Stimulation Index (SI) Distribution

[00157] Epidemiological information based on the Sis from various populations demonstrate that infections that have a long asymptomatic period are characterized by an SI distribution as shown in Figure 4, while infections that have a short asymptomatic period are characterized by an SI distribution as shown in Figure 7. Populations with a high incidence of recent infections are characterized by an SI distribution skewed toward a larger proportion of high SI values (Figures 5), while populations characterized by old, or late stage infections are characterized by a larger proportion of low SI values (Figure 6).

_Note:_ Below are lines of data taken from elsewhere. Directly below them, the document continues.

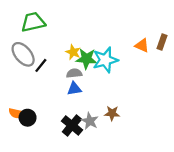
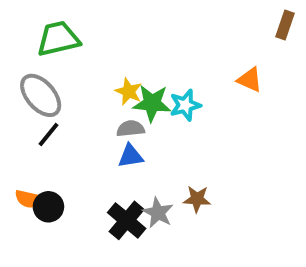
brown rectangle: (162, 42) -> (285, 25), moved
cyan star: (105, 60) -> (185, 105), size x0.7
black line: (41, 65) -> (48, 134), moved

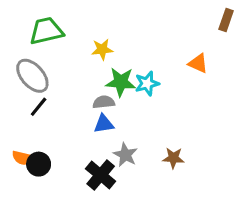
yellow star: (129, 91) -> (102, 49), moved, turned -30
brown star: (197, 199) -> (173, 158), moved
gray star: (158, 213) -> (125, 155), moved

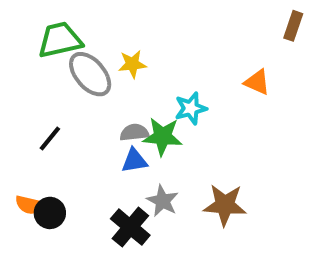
gray ellipse: (32, 76) -> (90, 74), moved
green star: (121, 82) -> (163, 136), moved
brown star: (173, 158) -> (225, 205), size x1.5

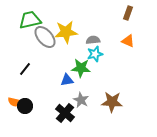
brown rectangle: (293, 26) -> (128, 13), moved
yellow star: (132, 64) -> (66, 32), size x1.6
gray semicircle: (134, 132) -> (93, 40), moved

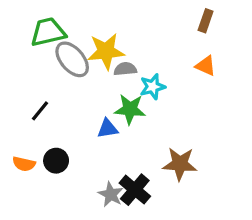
gray semicircle: (93, 40) -> (125, 69), moved
gray star: (81, 100) -> (111, 194), moved
black circle: (25, 106) -> (56, 161), moved
black cross: (65, 113) -> (135, 190), moved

[00158] Real-world data supports the models shown in Figures 5-6, demonstrating that populations that were known to have a large number of late stage infections have a distribution of SI values as shown in the model of Figure 6 (Figures 8-9), while the distribution of SI values in Chinese and Hungarian populations with a very high incidence rate reflects the model shown in Figure 5 (Figures 10-11).

[00159] While certain features of the invention have been illustrated and described herein, many modifications, substitutions, changes, and equivalents will now occur to those of ordinary skill in the art. It is, therefore, to be understood that the appended claims are intended to cover all such modifications and changes as fall within the true spirit of the invention.